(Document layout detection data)
════════════════════
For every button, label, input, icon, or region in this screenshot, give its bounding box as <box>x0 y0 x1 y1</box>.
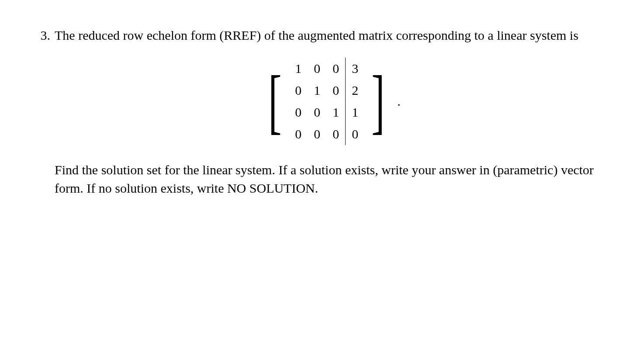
left-bracket-icon: [ <box>269 69 282 133</box>
matrix-row: 1 0 0 3 <box>289 58 364 80</box>
matrix-row: 0 0 1 1 <box>289 101 364 123</box>
matrix-cell-aug: 2 <box>346 80 365 101</box>
matrix-cell: 1 <box>326 101 346 123</box>
matrix-cell: 1 <box>289 58 308 80</box>
page-container: 3. The reduced row echelon form (RREF) o… <box>0 0 644 232</box>
augmented-matrix: 1 0 0 3 0 1 0 2 <box>287 54 366 149</box>
problem: 3. The reduced row echelon form (RREF) o… <box>28 26 609 205</box>
matrix-row: 0 0 0 0 <box>289 123 364 145</box>
matrix-display: [ 1 0 0 3 0 1 0 <box>55 54 609 149</box>
matrix-cell: 0 <box>326 58 346 80</box>
matrix-cell: 0 <box>289 101 308 123</box>
matrix-cell: 0 <box>326 80 346 101</box>
matrix-cell-aug: 0 <box>346 123 365 145</box>
problem-number: 3. <box>28 26 55 45</box>
matrix-row: 0 1 0 2 <box>289 80 364 101</box>
matrix-cell: 0 <box>326 123 346 145</box>
matrix-cell: 1 <box>308 80 326 101</box>
intro-text: The reduced row echelon form (RREF) of t… <box>55 26 609 45</box>
instruction-text: Find the solution set for the linear sys… <box>55 161 609 197</box>
matrix-cell: 0 <box>308 101 326 123</box>
matrix-wrap: [ 1 0 0 3 0 1 0 <box>263 54 390 149</box>
matrix-cell: 0 <box>289 123 308 145</box>
matrix-cell: 0 <box>289 80 308 101</box>
matrix-cell: 0 <box>308 123 326 145</box>
matrix-cell: 0 <box>308 58 326 80</box>
right-bracket-icon: ] <box>372 69 385 133</box>
matrix-cell-aug: 3 <box>346 58 365 80</box>
matrix-period: . <box>397 92 401 111</box>
matrix-cell-aug: 1 <box>346 101 365 123</box>
problem-content: The reduced row echelon form (RREF) of t… <box>55 26 609 205</box>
════════════════════
_ASSIGNMENT_
Please set down the lines above word for word and leave out the pictures.

_TASK OUTPUT_
For every button, label, input, icon, or region in this screenshot, give its bounding box as <box>x0 y0 x1 y1</box>.
left-bracket-icon: [ <box>269 69 282 133</box>
matrix-row: 1 0 0 3 <box>289 58 364 80</box>
matrix-row: 0 0 1 1 <box>289 101 364 123</box>
matrix-cell-aug: 2 <box>346 80 365 101</box>
matrix-cell: 1 <box>326 101 346 123</box>
matrix-cell: 1 <box>289 58 308 80</box>
page-container: 3. The reduced row echelon form (RREF) o… <box>0 0 644 232</box>
augmented-matrix: 1 0 0 3 0 1 0 2 <box>287 54 366 149</box>
problem: 3. The reduced row echelon form (RREF) o… <box>28 26 609 205</box>
matrix-row: 0 0 0 0 <box>289 123 364 145</box>
matrix-display: [ 1 0 0 3 0 1 0 <box>55 54 609 149</box>
matrix-cell: 0 <box>326 58 346 80</box>
matrix-cell: 0 <box>289 101 308 123</box>
matrix-cell: 0 <box>326 80 346 101</box>
matrix-cell-aug: 0 <box>346 123 365 145</box>
problem-number: 3. <box>28 26 55 45</box>
matrix-row: 0 1 0 2 <box>289 80 364 101</box>
matrix-cell: 0 <box>326 123 346 145</box>
matrix-cell: 1 <box>308 80 326 101</box>
intro-text: The reduced row echelon form (RREF) of t… <box>55 26 609 45</box>
instruction-text: Find the solution set for the linear sys… <box>55 161 609 197</box>
matrix-cell: 0 <box>308 101 326 123</box>
matrix-wrap: [ 1 0 0 3 0 1 0 <box>263 54 390 149</box>
matrix-cell: 0 <box>289 123 308 145</box>
matrix-cell: 0 <box>289 80 308 101</box>
matrix-cell: 0 <box>308 123 326 145</box>
matrix-cell: 0 <box>308 58 326 80</box>
right-bracket-icon: ] <box>372 69 385 133</box>
matrix-cell-aug: 3 <box>346 58 365 80</box>
matrix-period: . <box>397 92 401 111</box>
matrix-cell-aug: 1 <box>346 101 365 123</box>
problem-content: The reduced row echelon form (RREF) of t… <box>55 26 609 205</box>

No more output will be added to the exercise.